Not that the decade was solely hip-hop, there was also grunge and Brit pop. But I am not aware of the genre of Brit pop jazz (although Noel Gallagher did play guitar on a cover version of the Beatle’s Help on jazz singer Claire Martin’s 1999 album, Take my Heart). Fab Four Brit Pop Jazz?
Something must have been in the air that year because this exceptional album includes Mehldau covering a Radiohead song.
The cover is number of cool blue and green stripes with the title and artist(s) in stylish lower case lettering. The slanting 4 is the final touch; giving the sleeve a pure simplicity.
At least in these comparatively early days of hip-hop, social comment and anger at the poverty, injustice and racism which African Americans continued (and continue) to experience in the States was an important element to the music. Maybe that was one reason why young artists were drawing upon their musical roots – historically, jazz had been greatly influenced by the civil rights movement. In turn, jazz artists saw hip-hop as breathing life into an old form. But jazz didn’t have to rely on its new loud nephew to make a point. Pharoah Sanders was from the generation immersed in the black consciousness movement and spiritualism. Here the stand out track is Our Roots (Began in Africa) which is so self-explanatory that, well I don’t need to explain it.
The cover looks to be like the great man is lost in a vortex of warped perspective which almost look like the folds of time. Considering Mr Sanders’ music and beliefs, that surely is no coincidence.
There was little in the way of subtlety (which is definitely not a criticism) with this album. The cover (by Deborah Bowie) is a photograph from the 1992 Los Angeles riot and the title alludes to the James Baldwin book on race in the USA. It is a live album recorded just a few months after the riots which followed the acquittal of the cops who almost beat Rodney King to death. Tracks include a cover of Strange Fruit, which he introduces with the poignant comment that nothing appears to have changed, and a stunning version of Michael Jackson’s Black or White. (A fine example of how interpretation and context can empower a song; in this case going from a passable if cheesy pop to a strident angry, yet witty, blow-out of rage at injustice). The cover and the music remind me of the great 1960 jazz albums which had a symbiotic relationship with the civil right movement.

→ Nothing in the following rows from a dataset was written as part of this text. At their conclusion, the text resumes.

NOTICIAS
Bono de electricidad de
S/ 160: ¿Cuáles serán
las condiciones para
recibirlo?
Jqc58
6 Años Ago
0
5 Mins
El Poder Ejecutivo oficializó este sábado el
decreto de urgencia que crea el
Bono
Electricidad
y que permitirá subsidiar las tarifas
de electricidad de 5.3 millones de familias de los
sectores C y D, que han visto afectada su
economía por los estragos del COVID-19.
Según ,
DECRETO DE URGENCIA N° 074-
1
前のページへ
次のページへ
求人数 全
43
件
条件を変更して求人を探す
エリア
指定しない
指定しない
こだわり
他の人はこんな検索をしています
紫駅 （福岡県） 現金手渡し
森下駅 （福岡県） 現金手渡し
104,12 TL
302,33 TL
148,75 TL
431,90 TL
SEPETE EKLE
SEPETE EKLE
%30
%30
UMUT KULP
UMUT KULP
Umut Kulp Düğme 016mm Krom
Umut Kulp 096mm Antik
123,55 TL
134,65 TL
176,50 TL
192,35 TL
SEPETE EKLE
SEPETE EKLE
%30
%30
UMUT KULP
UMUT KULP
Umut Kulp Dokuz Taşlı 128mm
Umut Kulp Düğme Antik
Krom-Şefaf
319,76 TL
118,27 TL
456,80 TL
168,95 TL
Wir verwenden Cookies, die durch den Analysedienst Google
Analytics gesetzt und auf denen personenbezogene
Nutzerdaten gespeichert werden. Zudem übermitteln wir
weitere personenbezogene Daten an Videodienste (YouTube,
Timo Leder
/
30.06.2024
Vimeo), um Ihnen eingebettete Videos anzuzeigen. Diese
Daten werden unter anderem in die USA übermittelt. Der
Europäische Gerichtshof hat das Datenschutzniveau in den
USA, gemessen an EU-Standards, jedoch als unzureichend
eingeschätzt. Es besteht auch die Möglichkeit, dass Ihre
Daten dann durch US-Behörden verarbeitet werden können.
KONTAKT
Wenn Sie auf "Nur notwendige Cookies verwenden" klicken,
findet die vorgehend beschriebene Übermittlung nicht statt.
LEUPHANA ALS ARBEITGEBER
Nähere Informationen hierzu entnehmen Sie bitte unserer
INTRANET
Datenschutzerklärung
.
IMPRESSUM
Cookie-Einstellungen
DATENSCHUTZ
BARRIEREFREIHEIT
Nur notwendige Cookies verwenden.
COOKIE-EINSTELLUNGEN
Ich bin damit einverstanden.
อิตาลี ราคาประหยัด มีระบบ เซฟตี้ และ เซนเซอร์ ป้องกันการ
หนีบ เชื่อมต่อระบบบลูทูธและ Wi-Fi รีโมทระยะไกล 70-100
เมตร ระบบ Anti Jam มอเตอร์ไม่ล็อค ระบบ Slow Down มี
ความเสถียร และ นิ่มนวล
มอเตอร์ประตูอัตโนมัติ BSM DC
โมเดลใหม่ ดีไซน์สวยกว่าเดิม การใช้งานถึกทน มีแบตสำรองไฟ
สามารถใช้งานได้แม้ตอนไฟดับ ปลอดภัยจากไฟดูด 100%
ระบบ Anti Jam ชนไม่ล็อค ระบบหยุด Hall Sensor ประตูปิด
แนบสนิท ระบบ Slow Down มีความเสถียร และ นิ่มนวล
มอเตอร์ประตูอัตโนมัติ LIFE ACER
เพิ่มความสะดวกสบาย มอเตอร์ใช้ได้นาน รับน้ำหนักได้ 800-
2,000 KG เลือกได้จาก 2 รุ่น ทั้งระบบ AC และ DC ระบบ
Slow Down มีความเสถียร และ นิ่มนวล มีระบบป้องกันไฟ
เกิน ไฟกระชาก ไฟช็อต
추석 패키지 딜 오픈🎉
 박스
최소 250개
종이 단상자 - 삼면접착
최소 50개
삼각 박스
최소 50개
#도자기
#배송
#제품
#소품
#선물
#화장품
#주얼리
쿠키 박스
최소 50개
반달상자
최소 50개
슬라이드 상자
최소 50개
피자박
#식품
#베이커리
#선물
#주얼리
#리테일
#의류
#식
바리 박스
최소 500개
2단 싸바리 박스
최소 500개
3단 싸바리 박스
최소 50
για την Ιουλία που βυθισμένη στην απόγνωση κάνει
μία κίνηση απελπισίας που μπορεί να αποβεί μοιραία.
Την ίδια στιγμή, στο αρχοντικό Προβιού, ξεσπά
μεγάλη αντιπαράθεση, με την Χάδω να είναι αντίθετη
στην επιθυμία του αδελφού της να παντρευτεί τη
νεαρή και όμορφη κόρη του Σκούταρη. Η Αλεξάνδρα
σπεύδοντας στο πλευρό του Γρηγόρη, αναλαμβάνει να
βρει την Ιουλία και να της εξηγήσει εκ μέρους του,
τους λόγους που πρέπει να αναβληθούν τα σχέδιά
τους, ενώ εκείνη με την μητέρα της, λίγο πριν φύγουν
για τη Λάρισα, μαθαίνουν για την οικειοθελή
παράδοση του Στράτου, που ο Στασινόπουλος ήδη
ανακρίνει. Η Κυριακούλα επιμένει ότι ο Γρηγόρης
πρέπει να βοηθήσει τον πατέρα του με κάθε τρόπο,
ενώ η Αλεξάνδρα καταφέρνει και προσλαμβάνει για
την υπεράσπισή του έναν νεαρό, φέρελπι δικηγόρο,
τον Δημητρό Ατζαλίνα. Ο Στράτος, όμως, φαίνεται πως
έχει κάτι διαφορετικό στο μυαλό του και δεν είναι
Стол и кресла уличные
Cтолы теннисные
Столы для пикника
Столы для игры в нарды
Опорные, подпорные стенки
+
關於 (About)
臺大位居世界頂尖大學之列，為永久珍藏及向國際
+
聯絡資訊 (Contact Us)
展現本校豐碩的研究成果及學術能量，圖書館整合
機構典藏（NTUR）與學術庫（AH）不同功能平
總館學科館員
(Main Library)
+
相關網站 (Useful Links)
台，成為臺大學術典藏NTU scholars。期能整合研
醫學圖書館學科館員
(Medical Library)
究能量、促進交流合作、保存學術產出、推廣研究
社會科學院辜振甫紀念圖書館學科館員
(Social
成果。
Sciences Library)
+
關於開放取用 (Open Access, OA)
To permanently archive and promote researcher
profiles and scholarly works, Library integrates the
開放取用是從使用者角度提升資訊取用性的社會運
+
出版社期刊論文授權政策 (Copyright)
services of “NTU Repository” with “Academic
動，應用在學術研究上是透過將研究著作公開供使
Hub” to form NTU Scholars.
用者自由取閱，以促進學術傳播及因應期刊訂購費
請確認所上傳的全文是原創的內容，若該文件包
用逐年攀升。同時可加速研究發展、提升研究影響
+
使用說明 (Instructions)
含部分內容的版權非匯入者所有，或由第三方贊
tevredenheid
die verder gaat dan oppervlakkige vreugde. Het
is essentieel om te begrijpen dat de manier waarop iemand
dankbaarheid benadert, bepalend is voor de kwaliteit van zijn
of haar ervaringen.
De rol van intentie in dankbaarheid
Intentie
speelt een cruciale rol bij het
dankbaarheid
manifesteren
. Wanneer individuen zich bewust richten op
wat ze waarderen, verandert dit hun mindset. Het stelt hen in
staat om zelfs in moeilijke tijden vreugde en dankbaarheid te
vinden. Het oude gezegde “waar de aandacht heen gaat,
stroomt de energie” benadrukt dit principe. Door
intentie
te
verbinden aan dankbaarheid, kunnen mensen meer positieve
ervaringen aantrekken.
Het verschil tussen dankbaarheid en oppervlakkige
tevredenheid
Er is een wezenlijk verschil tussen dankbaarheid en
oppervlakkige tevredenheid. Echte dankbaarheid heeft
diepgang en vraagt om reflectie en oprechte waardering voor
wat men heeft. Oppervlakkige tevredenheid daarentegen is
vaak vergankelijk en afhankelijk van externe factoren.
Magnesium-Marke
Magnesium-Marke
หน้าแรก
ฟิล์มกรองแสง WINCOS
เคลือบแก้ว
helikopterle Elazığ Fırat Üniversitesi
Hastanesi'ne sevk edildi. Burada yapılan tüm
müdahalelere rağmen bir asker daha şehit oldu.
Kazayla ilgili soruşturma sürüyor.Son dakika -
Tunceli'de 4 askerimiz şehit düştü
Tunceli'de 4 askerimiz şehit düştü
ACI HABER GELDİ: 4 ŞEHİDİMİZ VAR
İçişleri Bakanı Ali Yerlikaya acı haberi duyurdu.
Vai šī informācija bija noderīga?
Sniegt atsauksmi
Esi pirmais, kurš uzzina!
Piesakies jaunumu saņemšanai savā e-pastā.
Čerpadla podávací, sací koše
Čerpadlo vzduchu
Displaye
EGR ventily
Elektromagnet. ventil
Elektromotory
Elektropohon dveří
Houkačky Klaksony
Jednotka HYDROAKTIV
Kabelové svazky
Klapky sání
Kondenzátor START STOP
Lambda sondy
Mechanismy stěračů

This 1995 album also reminds me of the great LPs of the sixties but this time it is because the design uses a painting for the cover. This particular one is by John Marin and is a 1932 watercolour titled Region of Brooklyn Bridge Fantasy and is a good example of both the painter’s love of New York and his debt to cubism.
The Joe Lovano album is on Blue Note and was a continuation of the labels’ emergence from its dormant existence; remembering that it was once home to new fresh releases and not just a vehicle for the selling of dozens of retakes of the same song. This album shows how the label could honour its past and bring it to a whole new generation of artists by using its huge back catalogue to join in the jazz hip-hop scene.
I love the simple style of the sleeve which manages to hark back to the golden era of design and at the same time seem new. The vertical stripe which backs the number 1 divides the classic original artists from the DJs who have remixed them. For me, it is a clever way of crediting all those involved.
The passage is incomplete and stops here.